● **SUPPLIED RECORDS**
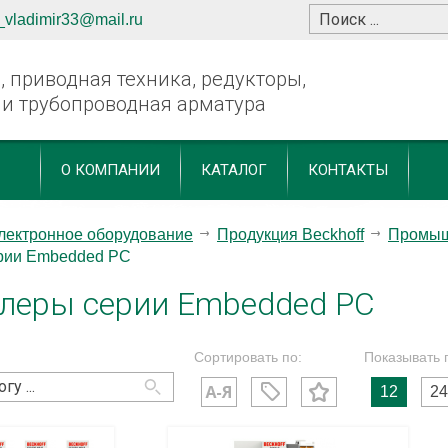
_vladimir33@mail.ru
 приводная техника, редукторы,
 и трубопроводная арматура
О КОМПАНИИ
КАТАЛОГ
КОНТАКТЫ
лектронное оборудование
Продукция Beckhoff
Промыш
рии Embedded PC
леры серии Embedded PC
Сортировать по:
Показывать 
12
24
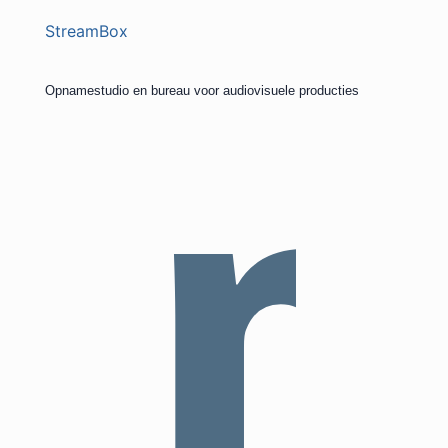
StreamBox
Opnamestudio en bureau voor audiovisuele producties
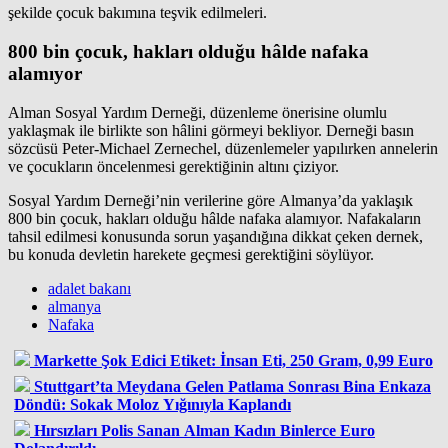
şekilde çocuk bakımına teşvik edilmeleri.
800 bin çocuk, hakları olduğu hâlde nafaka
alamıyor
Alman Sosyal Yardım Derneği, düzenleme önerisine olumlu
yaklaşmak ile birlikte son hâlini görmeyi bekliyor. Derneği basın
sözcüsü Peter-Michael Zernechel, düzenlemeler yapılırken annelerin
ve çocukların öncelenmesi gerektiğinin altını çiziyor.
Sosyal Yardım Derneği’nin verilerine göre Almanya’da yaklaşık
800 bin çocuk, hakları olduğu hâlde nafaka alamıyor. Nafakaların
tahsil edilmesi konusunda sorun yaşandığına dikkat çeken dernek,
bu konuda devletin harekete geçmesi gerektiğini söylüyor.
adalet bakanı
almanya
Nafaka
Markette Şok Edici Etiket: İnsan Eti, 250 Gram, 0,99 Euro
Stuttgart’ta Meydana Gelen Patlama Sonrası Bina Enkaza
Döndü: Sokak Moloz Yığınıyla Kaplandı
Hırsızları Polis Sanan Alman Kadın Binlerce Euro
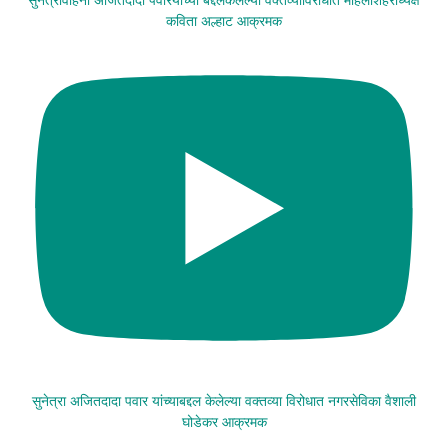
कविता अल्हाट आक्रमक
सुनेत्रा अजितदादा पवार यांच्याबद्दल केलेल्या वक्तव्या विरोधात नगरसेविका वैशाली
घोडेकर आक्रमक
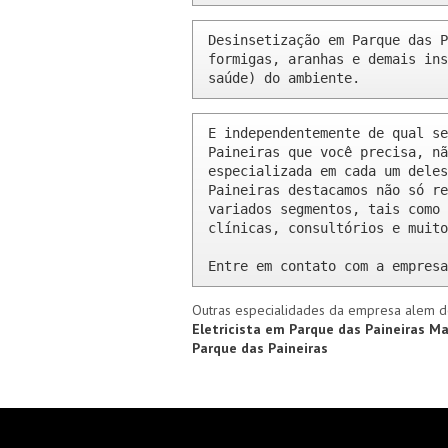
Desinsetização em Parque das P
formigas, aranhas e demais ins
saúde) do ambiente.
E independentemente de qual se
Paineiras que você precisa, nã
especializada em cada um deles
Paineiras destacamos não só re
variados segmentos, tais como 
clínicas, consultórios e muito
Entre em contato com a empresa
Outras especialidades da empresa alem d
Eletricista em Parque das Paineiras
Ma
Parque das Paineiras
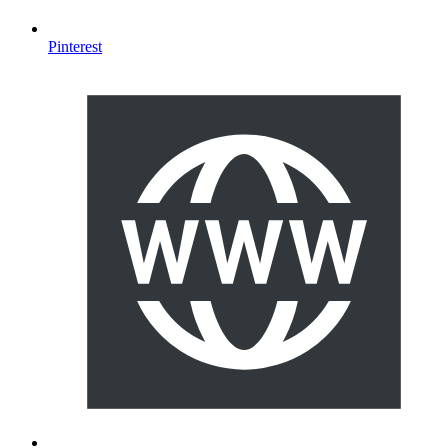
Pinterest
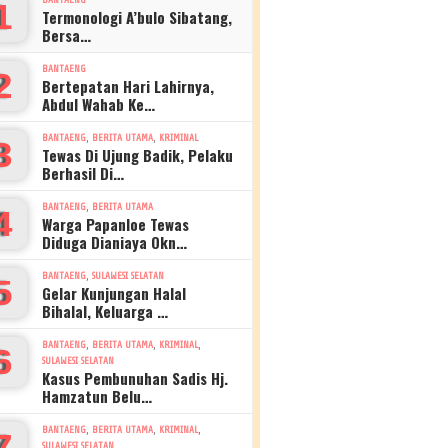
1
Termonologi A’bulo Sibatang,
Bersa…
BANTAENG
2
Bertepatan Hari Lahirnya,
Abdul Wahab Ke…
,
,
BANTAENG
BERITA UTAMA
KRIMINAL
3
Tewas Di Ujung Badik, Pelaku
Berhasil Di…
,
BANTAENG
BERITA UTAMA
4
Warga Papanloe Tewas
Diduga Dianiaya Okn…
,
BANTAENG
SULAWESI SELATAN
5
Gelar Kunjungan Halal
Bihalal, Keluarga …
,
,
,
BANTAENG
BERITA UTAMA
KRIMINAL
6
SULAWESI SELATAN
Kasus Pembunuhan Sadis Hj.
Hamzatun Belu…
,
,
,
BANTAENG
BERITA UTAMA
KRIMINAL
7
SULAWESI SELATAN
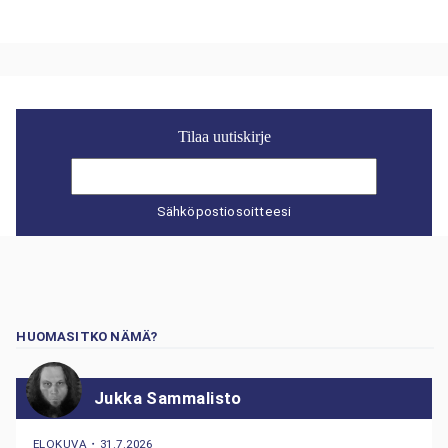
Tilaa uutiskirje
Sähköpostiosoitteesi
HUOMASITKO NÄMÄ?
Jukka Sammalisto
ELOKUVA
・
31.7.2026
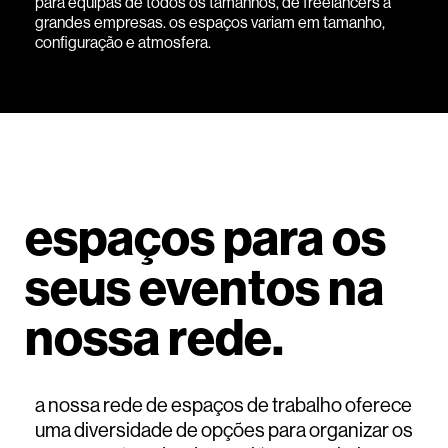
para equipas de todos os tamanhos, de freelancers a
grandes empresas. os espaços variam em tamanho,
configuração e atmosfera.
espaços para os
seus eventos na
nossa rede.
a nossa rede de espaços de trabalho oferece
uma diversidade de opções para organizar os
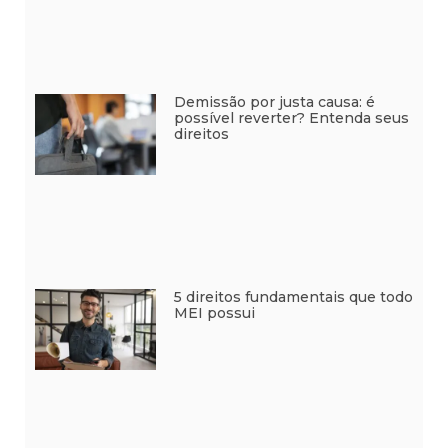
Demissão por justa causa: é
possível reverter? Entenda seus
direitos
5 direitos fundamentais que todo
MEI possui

==

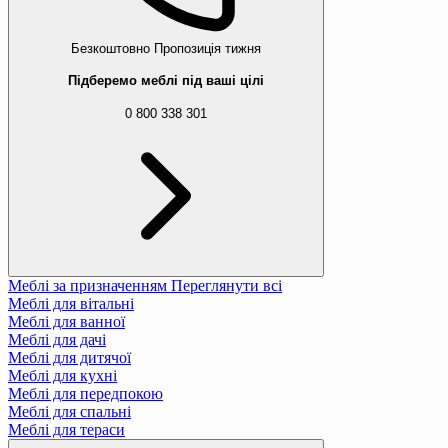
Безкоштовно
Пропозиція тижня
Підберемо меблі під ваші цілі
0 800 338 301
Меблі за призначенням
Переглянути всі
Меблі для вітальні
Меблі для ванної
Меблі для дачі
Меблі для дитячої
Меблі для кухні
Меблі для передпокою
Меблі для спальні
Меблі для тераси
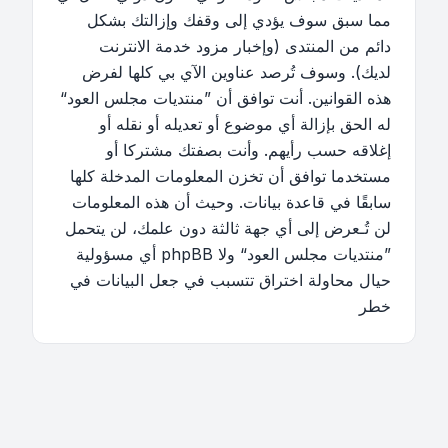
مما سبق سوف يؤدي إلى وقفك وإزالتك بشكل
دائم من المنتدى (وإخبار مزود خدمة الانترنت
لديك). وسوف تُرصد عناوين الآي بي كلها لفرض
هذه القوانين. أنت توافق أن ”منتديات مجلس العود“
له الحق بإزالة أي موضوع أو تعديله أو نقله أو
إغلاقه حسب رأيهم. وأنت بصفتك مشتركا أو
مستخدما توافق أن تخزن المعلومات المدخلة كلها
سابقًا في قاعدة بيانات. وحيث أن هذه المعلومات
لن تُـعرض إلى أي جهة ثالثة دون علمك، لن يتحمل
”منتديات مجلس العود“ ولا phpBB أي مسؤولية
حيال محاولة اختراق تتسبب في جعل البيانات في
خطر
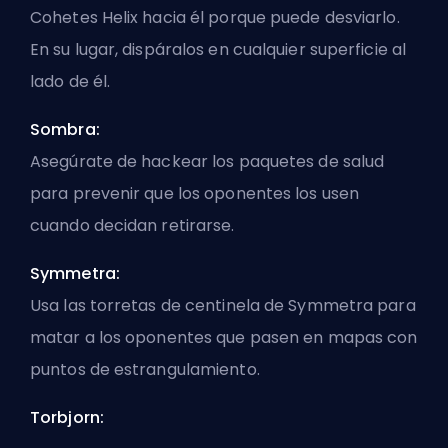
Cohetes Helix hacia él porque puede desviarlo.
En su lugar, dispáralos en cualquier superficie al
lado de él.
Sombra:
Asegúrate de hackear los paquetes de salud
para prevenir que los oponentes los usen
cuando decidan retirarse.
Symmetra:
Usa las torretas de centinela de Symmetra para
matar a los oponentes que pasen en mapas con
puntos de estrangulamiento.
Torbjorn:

● **WORK ORDER**
From the data above, return only the lines starting at the line that holds "Безкоштовно" and ending at the line that holds "Cohetes Helix hacia", word for word and without pictures.

● **SOLUTION BELOW**
Безкоштовно
Пропозиція тижня
Підберемо меблі під ваші цілі
0 800 338 301
Меблі за призначенням
Переглянути всі
Меблі для вітальні
Меблі для ванної
Меблі для дачі
Меблі для дитячої
Меблі для кухні
Меблі для передпокою
Меблі для спальні
Меблі для тераси
مما سبق سوف يؤدي إلى وقفك وإزالتك بشكل
دائم من المنتدى (وإخبار مزود خدمة الانترنت
لديك). وسوف تُرصد عناوين الآي بي كلها لفرض
هذه القوانين. أنت توافق أن ”منتديات مجلس العود“
له الحق بإزالة أي موضوع أو تعديله أو نقله أو
إغلاقه حسب رأيهم. وأنت بصفتك مشتركا أو
مستخدما توافق أن تخزن المعلومات المدخلة كلها
سابقًا في قاعدة بيانات. وحيث أن هذه المعلومات
لن تُـعرض إلى أي جهة ثالثة دون علمك، لن يتحمل
”منتديات مجلس العود“ ولا phpBB أي مسؤولية
حيال محاولة اختراق تتسبب في جعل البيانات في
خطر
Cohetes Helix hacia él porque puede desviarlo.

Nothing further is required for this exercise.